The Navy expended more Tomahawk Land Attack Cruise Missiles — abbreviated as TLAMs, or just Tomahawks — in one January 2023 strike on the Houthi rebels in Yemen than it bought in the entire previous year, according to Navy budget documents and media reports. At about $2 million a piece, the medium-range, subsonic cruise-missile Tomahawks may not be available in sufficient quantity during a serious conflict, such as one with China, military experts told the DCNF.

“Firing off more weapons than America buys causes stockpiles to decline quickly. These are the same weapons reserve the nation would need should Beijing seek to use force to take Taiwan while the United States is supporting wars in two other regions,” McKenzie Eaglen, a senior fellow at the American Enterprise Institute, wrote in an editorial on Feb. 12. (RELATED: Pentagon Officials Are Realizing US Munitions Stockpiles Aren’t Nearly Big Enough To Take On China)

The Tomahawk is launched from ocean platforms like destroyers and submarines, although the Army fields an experimental variant launched from land-based platforms. It has a range of more than 900 miles and is often the military’s go-to missile for hitting precise targets on enemy territory at long distances, according to the Center for Strategic and International Studies Missile Defense Project.

The Tomahawk’s range and precision enables U.S. troops to keep far from the line of enemy fire.

“Tomahawks, therefore, serve as the Navy’s primary land-attack capability without putting aviators at risk,” Eaglen wrote.

Defending against the Iran-backed Houthis’ near-daily missile and drone attacks on international shipping and naval vessels in the Red Sea, the U.S. Navy has expended dozens of munitions. However, the Pentagon has only hinted at the quantity or varieties of munitions used in three instances of combined, large-scale counterstrikes against Houthi targets in Yemen itself.

On Feb. 3, the U.S. and U.K. combined struck as many as 36 targets across 13 locations, using Tomahawks and Joint Direct Attack Munitions that are fired from U.S. Navy aircraft, USNI News reported.

On Jan. 22 the U.S. and U.K. attacked eight locations with Tomahawks and JDAMs. A senior defense official provided initial estimates in the hours following the strikes that  between 25 and 30 munitions of various kinds were dropped.

Aircraft, surface ships and submarines fired munitions to hit Houthi missiles, drones and weapons storage sites, using munitions including Tomahawks, the official said.

“Precision-guided munitions were used to destroy the targets and also to minimize collateral damage,” the official said.

Both strikes appeared to take place on a smaller scale than the initial round of joint attacks on Houthi targets associated with their dozens of attacks on ships. The Pentagon has not provided an updated tally on the number of munitions used overall or targets struck.
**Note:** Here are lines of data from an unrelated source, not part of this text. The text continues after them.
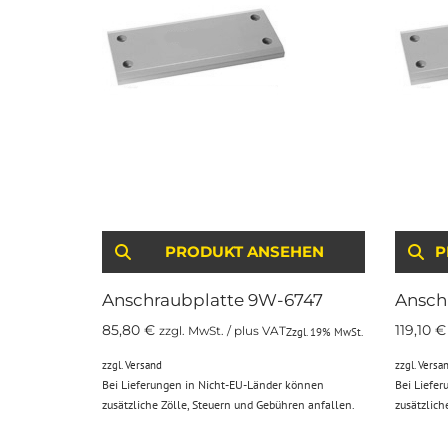
PRODUKT ANSEHEN
P
Anschraubplatte 9W-6747
Ansch
85,80
€
119,10
€
zzgl. MwSt. / plus VAT
Zzgl. 19% MwSt.
zzgl.
Versand
zzgl.
Versa
Bei Lieferungen in Nicht-EU-Länder können
Bei Liefe
zusätzliche Zölle, Steuern und Gebühren anfallen.
zusätzlich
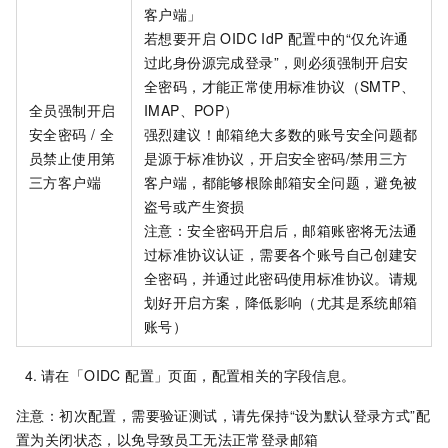
客户端」
若想要开启 OIDC IdP 配置中的“仅允许通
过此身份源完成登录”，则必须强制开启安
全密码，才能正常使用标准协议（SMTP、
全员强制开启
IMAP、POP）
安全密码 / 全
强烈建议！邮箱绝大多数的账号安全问题都
员禁止使用第
是源于标准协议，开启安全密码/禁用三方
三方客户端
客户端，都能够根除邮箱安全问题，避免被
盗号或产生资损
注意：安全密码开启后，邮箱账密将无法通
过标准协议认证，需要各个账号自己创建安
全密码，并通过此密码使用标准协议。请规
划好开启方案，降低影响（尤其是系统邮箱
账号）
请在「OIDC 配置」页面，配置相关的字段信息。
注意：初次配置，需要验证测试，请先保持“设为默认登录方式”配
置为关闭状态，以免导致员工无法正常登录邮箱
On Jan. 11, the U.S. and Typhoon fighters from the U.K. attacked more than 60 targets, including radars, missile launch sites and storage facilities, in nearly 30 different locations with 150 munitions of various types from maritime and air platforms, Pentagon officials said.

U.S. Navy Aircraft from Carrier Air Wing Three, which is assigned to the Eisenhower Carrier Strike Group, as well as the the USS Gravely, Philippine Sea, and Mason — all either guided missile cruisers or destroyers — participated in the strikes, the official said. An Ohio-class guided-missile submarine also participated.

More than 80 of the munitions expended in those strikes were Tomahawks, according to Military.com, citing a Navy official. That’s more than the Navy procured in the entire year prior.

“The way I was trained is you use us as the least capable — but still able to do the mission — weapon on the target, and so I would suspect we’re using the older, less survivable Tomahawks inside Iraq, Syria and Yemen today, because those are not real challenging threat environments. We may just be getting rid of stuff that we can’t update, or it’s just very old,” Brent Sadler, a senior research fellow for naval warfare at the Heritage Foundation and former senior Navy officer, told the DCNF.

But, experts said it’s impossible to get an accurate count of how many Tomahawks have been fired at the Houthis in an unclassified setting. Another consideration is that some Tomahawk variants disperse into sub-munitions as they fly and can attack several targets at once, further complicating efforts to tally up the number expended.

“It’s very hard to do that. … You’re not gonna get an answer,” Sadler told the DCNF.

The military’s full inventory is also classified, he explained.

The Pentagon and the Navy’s Mideast command did not respond to the DCNF’s requests for comment.

“Some estimates put the inventory at 4,000 Tomahawks, based on how many have been purchased and some information about what’s been expended. I would give that plus or minus 100 or 200. It’s a ballpark figure,” Sadler said.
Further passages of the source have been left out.